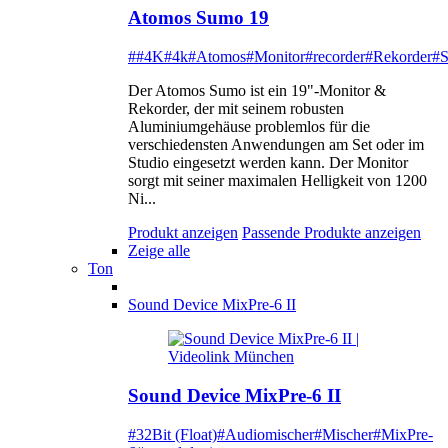
Atomos Sumo 19
##4K
#4k
#Atomos
#Monitor
#recorder
#Rekorder
#
Der Atomos Sumo ist ein 19"-Monitor &
Rekorder, der mit seinem robusten
Aluminiumgehäuse problemlos für die
verschiedensten Anwendungen am Set oder im
Studio eingesetzt werden kann. Der Monitor
sorgt mit seiner maximalen Helligkeit von 1200
Ni...
Produkt anzeigen
Passende Produkte anzeigen
Zeige alle
Ton
Sound Device MixPre-6 II
Sound Device MixPre-6 II
#32Bit (Float)
#Audiomischer
#Mischer
#MixPre-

- **REQUIRED WORK**:
Which lines in the records above contain the string "anzeigen"? Copy each one.

- **EXERCISE OUTPUT**:
Produkt anzeigen
Passende Produkte anzeigen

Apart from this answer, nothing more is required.